Segment Open
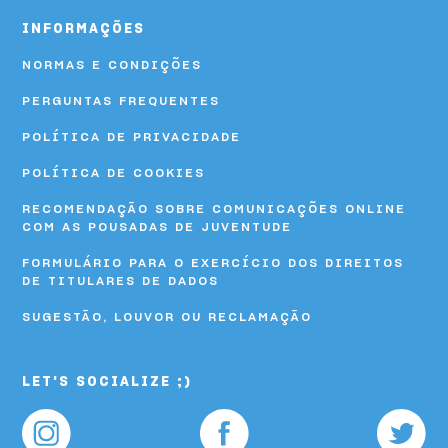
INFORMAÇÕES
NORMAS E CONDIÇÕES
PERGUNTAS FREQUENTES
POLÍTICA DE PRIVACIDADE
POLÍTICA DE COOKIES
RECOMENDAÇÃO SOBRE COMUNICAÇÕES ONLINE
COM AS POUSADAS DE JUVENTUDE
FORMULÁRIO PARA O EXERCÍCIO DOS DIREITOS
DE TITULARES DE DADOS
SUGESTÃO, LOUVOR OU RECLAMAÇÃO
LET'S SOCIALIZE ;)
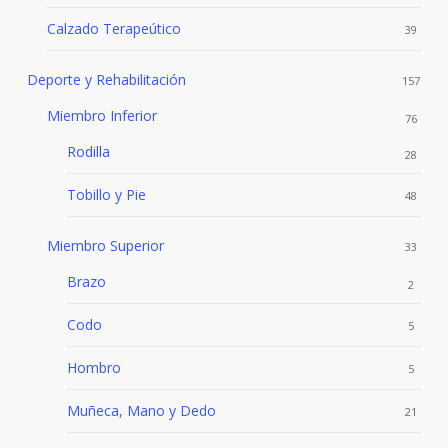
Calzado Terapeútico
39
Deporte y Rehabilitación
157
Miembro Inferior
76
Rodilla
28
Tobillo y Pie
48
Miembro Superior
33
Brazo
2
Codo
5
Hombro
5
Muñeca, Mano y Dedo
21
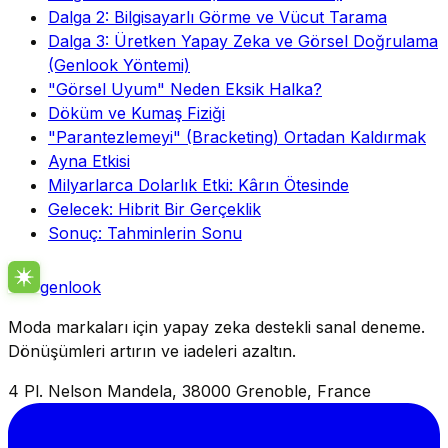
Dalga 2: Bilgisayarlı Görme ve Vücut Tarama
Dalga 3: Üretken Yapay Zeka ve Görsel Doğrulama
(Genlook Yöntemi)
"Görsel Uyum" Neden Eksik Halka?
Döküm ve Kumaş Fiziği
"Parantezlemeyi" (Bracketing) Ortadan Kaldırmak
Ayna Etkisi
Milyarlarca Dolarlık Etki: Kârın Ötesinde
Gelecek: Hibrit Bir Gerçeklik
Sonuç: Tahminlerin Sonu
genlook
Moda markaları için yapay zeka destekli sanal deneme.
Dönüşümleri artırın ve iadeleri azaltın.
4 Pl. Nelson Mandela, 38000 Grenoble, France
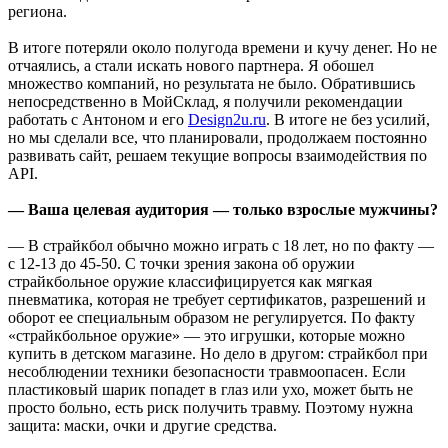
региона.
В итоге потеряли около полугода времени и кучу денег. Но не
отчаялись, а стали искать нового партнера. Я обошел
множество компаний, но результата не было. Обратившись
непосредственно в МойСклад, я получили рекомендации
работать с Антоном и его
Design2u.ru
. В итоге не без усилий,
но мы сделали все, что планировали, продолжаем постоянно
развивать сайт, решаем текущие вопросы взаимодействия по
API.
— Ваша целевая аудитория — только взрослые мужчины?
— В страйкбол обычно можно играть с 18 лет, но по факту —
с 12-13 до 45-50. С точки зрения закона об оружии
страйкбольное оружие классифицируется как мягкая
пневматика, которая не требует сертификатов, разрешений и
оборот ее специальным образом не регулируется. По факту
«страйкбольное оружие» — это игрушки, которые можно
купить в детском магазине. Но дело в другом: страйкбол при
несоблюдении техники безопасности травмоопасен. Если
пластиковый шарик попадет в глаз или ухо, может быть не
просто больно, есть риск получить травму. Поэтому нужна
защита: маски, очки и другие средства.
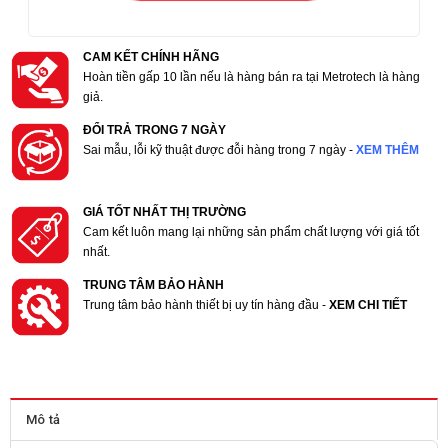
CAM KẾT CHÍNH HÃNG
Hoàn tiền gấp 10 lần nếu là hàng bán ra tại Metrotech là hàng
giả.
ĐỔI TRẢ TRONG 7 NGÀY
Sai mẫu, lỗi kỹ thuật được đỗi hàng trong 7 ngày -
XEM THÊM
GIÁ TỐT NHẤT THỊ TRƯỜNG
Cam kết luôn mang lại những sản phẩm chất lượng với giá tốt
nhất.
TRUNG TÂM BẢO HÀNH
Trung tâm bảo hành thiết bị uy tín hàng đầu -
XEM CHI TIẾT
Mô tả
Segment Closed
EXERCISE INSTRUCTIONS — Write out again exactly the lines from the start of the data above through the line containing "отчаялись, а стали", inclusive, excluding any pictures.

RESULT FOR THIS TASK —
INFORMAÇÕES
NORMAS E CONDIÇÕES
PERGUNTAS FREQUENTES
POLÍTICA DE PRIVACIDADE
POLÍTICA DE COOKIES
RECOMENDAÇÃO SOBRE COMUNICAÇÕES ONLINE
COM AS POUSADAS DE JUVENTUDE
FORMULÁRIO PARA O EXERCÍCIO DOS DIREITOS
DE TITULARES DE DADOS
SUGESTÃO, LOUVOR OU RECLAMAÇÃO
LET'S SOCIALIZE ;)
Calzado Terapeútico
39
Deporte y Rehabilitación
157
Miembro Inferior
76
Rodilla
28
Tobillo y Pie
48
Miembro Superior
33
Brazo
2
Codo
5
Hombro
5
Muñeca, Mano y Dedo
21
Dalga 2: Bilgisayarlı Görme ve Vücut Tarama
Dalga 3: Üretken Yapay Zeka ve Görsel Doğrulama
(Genlook Yöntemi)
"Görsel Uyum" Neden Eksik Halka?
Döküm ve Kumaş Fiziği
"Parantezlemeyi" (Bracketing) Ortadan Kaldırmak
Ayna Etkisi
Milyarlarca Dolarlık Etki: Kârın Ötesinde
Gelecek: Hibrit Bir Gerçeklik
Sonuç: Tahminlerin Sonu
genlook
Moda markaları için yapay zeka destekli sanal deneme.
Dönüşümleri artırın ve iadeleri azaltın.
4 Pl. Nelson Mandela, 38000 Grenoble, France
региона.
В итоге потеряли около полугода времени и кучу денег. Но не
отчаялись, а стали искать нового партнера. Я обошел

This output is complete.